» Input data
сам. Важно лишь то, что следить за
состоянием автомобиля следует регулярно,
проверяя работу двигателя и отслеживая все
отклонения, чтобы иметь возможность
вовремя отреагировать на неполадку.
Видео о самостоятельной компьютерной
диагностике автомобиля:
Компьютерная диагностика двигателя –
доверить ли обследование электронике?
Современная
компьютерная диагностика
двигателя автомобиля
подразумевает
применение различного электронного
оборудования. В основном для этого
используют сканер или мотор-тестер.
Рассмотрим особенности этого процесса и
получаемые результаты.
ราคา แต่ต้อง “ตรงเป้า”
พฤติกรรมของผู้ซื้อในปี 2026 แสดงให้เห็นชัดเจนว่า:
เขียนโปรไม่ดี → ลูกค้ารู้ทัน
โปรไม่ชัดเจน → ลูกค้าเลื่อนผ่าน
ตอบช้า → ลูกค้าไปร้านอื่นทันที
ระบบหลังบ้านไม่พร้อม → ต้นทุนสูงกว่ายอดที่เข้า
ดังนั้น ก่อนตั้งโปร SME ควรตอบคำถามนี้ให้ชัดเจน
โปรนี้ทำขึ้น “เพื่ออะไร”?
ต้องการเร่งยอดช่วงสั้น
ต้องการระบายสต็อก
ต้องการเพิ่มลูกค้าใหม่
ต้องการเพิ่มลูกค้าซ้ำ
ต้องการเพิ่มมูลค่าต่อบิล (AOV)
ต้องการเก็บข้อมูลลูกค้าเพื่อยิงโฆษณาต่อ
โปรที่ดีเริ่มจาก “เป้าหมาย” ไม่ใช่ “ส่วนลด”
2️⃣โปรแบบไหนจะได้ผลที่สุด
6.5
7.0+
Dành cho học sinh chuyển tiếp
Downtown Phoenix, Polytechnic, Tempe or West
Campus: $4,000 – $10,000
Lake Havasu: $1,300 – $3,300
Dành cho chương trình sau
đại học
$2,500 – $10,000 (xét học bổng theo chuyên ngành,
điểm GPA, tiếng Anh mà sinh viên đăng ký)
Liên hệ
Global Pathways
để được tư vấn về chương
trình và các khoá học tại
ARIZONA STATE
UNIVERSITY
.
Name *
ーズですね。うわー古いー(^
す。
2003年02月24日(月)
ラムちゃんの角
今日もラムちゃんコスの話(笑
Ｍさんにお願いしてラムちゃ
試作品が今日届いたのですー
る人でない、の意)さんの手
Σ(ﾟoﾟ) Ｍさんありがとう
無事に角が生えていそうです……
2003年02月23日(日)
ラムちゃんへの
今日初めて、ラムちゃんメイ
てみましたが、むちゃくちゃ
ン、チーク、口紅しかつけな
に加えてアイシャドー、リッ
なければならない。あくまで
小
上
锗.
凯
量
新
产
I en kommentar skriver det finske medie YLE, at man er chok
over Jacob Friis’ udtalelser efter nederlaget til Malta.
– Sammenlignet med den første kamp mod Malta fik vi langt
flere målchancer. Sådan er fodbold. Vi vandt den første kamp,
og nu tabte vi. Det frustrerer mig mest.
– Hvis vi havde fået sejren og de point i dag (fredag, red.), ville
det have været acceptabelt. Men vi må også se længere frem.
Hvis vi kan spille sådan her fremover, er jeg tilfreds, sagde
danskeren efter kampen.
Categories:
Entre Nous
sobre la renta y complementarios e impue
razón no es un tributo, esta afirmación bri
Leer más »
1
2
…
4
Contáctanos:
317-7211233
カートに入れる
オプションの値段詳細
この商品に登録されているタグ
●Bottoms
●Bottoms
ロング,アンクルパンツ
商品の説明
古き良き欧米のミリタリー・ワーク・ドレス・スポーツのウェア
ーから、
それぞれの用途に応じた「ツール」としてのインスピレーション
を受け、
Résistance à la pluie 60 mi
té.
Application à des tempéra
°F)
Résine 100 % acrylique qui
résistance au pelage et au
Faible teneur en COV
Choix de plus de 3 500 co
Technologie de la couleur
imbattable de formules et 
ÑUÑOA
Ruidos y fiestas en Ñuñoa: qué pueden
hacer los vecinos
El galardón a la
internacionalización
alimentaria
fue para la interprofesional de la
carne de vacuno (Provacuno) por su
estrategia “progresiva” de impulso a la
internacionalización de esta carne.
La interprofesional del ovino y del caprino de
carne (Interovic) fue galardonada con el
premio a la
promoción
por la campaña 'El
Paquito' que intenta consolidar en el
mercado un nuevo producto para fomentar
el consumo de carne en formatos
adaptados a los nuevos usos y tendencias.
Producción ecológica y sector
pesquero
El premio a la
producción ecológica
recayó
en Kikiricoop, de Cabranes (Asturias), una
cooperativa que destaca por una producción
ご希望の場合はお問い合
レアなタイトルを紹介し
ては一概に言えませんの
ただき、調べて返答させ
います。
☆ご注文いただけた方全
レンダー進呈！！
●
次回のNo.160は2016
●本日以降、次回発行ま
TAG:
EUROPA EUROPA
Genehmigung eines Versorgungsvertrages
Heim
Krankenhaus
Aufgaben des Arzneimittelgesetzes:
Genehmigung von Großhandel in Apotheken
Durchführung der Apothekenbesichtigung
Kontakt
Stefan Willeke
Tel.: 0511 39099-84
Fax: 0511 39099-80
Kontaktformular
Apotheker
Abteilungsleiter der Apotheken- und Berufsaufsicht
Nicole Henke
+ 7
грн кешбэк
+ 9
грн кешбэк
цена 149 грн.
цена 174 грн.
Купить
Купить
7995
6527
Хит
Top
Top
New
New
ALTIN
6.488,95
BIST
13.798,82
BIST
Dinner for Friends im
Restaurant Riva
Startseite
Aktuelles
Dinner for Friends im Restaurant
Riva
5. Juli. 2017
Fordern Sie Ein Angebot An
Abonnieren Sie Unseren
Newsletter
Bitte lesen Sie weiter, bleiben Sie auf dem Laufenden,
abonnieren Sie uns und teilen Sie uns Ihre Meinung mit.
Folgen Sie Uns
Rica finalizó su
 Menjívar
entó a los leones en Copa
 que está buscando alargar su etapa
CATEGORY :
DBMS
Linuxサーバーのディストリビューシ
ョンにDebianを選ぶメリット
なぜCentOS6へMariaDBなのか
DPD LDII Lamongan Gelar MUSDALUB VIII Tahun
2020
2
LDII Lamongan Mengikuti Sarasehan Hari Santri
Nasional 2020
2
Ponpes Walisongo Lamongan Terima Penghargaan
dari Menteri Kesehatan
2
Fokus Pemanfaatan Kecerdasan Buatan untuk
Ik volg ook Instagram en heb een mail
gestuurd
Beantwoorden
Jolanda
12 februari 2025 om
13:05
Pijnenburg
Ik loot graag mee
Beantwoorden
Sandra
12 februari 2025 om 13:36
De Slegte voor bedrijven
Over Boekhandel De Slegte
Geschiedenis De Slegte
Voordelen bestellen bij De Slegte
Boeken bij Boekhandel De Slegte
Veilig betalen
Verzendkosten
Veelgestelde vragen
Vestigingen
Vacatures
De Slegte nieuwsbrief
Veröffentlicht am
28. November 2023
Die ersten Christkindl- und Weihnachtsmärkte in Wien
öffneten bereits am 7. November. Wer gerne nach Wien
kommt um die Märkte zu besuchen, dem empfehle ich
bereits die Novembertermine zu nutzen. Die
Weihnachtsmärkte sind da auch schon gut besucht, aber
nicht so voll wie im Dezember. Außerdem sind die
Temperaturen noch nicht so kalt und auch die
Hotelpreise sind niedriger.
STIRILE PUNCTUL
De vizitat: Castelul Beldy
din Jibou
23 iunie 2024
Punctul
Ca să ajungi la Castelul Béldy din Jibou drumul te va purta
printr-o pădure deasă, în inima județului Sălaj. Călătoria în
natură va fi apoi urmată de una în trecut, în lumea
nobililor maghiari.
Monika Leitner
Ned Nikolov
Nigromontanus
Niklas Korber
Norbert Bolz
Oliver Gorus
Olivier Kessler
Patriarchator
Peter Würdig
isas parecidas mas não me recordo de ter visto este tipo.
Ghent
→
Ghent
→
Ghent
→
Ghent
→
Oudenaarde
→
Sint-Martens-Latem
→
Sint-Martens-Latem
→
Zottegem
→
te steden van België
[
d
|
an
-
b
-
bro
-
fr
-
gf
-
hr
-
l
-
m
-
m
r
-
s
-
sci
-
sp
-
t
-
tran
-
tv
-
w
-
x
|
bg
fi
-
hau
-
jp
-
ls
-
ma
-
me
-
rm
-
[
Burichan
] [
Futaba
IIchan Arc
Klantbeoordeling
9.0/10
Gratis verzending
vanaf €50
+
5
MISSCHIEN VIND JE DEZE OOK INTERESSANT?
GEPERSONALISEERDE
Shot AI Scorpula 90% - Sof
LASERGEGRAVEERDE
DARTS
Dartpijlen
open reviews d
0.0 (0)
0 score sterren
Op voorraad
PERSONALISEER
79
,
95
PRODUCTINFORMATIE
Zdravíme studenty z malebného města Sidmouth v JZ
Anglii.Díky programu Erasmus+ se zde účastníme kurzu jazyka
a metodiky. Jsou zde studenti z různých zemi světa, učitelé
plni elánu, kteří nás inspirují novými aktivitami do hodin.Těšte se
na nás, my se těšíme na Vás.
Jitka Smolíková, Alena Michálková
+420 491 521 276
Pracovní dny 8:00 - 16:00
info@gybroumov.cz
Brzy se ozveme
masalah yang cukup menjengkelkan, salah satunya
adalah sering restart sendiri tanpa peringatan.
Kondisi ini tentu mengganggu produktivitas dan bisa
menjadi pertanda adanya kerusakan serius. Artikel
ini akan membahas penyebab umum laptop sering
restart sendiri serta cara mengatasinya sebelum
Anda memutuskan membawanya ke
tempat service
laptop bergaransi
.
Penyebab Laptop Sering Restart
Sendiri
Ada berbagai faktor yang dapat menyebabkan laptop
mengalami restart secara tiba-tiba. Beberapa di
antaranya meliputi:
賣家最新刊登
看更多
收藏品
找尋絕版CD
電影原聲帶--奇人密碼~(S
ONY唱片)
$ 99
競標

» Task objective
Each line above that has the word "Slegte" should be copied.

» Response to the task
De Slegte voor bedrijven
Over Boekhandel De Slegte
Geschiedenis De Slegte
Voordelen bestellen bij De Slegte
Boeken bij Boekhandel De Slegte
De Slegte nieuwsbrief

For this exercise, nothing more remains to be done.